Virtual reality treatments with soothing stimuli based on specific visual and sound frequencies
Treating pelvic-perineal pain
After several changes of economic model and positioning, the Bordeaux start-up and digital therapeutics specialist (DTx), Lucine, decided to develop virtual reality tools for the treatment of chronic pain, and more particularly pelvic-perineal pain. Since then, it has created a VR environment in which the user’s attention is diverted from pain, which is also soothed by stimuli based on specific visual and sound frequencies. However, the director and founder of the company, Maryne Cotty-Eslous, explains that after years of development: “We realized that the real value of our offer is not in the functioning of the device, but in the service we provide.” With this in mind Lucine interacts extensively with its customers before presenting them with a product in the form of a VR headset or a tablet computer, which comes at the end of the value chain. Along with a “Tupperware-party” marketing strategy with meetings to present the company’s products and raise customer awareness, the start-up offers a unique educational experience: “We conduct workshops in companies with a period pain simulator, which allows us to break the ice and to share information with participants. Thereafter, we provide them with tools, for example to help men raise the subject with women who suffer from this type of pain, and finally, we organize workshops that are only for women.” “We are now planning to develop experiences that target all kinds of chronic pain”, points out Maryne Cotty-Eslous.

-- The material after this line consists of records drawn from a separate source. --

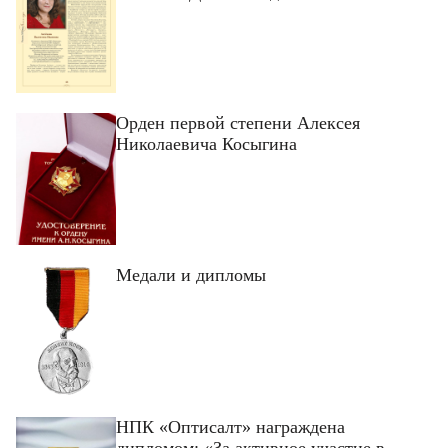
Орден первой степени Алексея
Николаевича Косыгина
Медали и дипломы
НПК «Оптисалт» награждена
дипломом: «За активное участие в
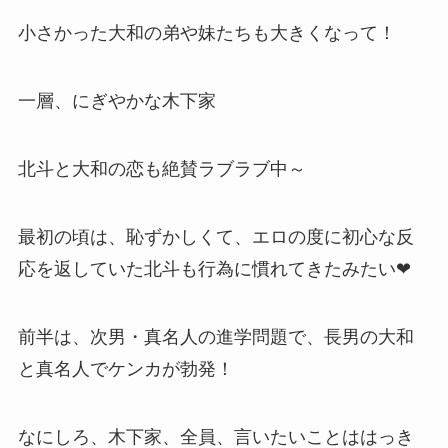
小さかった大和の弟や妹たちも大きくなって！
一層、にぎやかな木下家
北斗と大和の恋も絶賛ラブラブ中～
最初の頃は、恥ずかしくて、エロの度に初心な反
応を返していた北斗も行為に慣れてきたみたい❤
前半は、次男・真名人の進学問題で、長男の大和
と真名人でケンカが勃発！
なにしろ、木下家、全員、言いたいことははっき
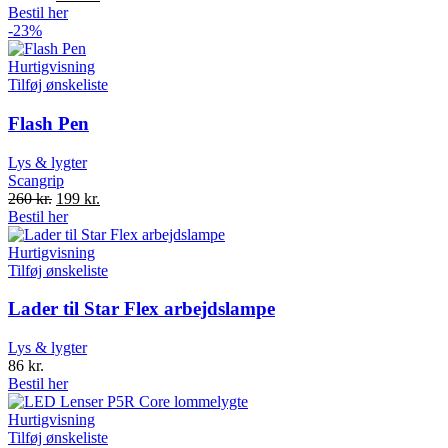
price
price
Bestil her
was:
is:
-23%
259 kr..
199 kr..
Hurtigvisning
Tilføj ønskeliste
Flash Pen
Lys & lygter
Scangrip
Original
Current
260
kr.
199
kr.
price
price
Bestil her
was:
is:
260 kr..
199 kr..
Hurtigvisning
Tilføj ønskeliste
Lader til Star Flex arbejdslampe
Lys & lygter
86
kr.
Bestil her
Hurtigvisning
Tilføj ønskeliste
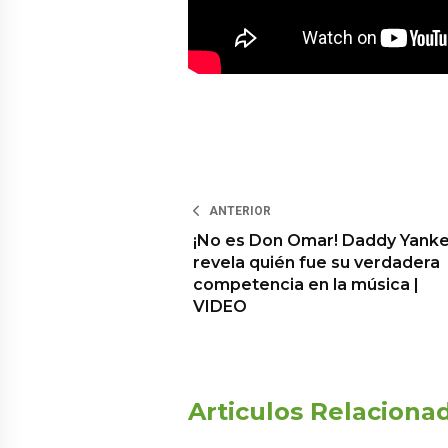
ANTERIOR
¡No es Don Omar! Daddy Yank
revela quién fue su verdadera
competencia en la música |
VIDEO
Articulos Relaciona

Special programmes for seniors
Last month, the Lyon start-up Lumeen acquired the assets of Cayceo, another virtual reality player specializing in medical hypnosis. The deal will enable Lumeen to extend the scope of its range. To date, the company led by Corentin Metgy has been focused on a very particular market: “We make it possible for nursing homes to offer their residents VR getaway experiences. We have found that they have an immediate and positive impact on the well-being of seniors, and the feedback from caregivers is that they also attenuate behavioural disorders, stimulate memory and reduce feelings of apathy”. To this end, Lumeen has built up a catalogue of videos that enable users to visit monuments, attend concerts and shows, and tour specific places they used to know. “We have developed a driver to synchronize content on several headsets, which allows nursing homes to offer similar immersive experiences to small groups, who can then share their impressions of the experience”, concludes Metgy.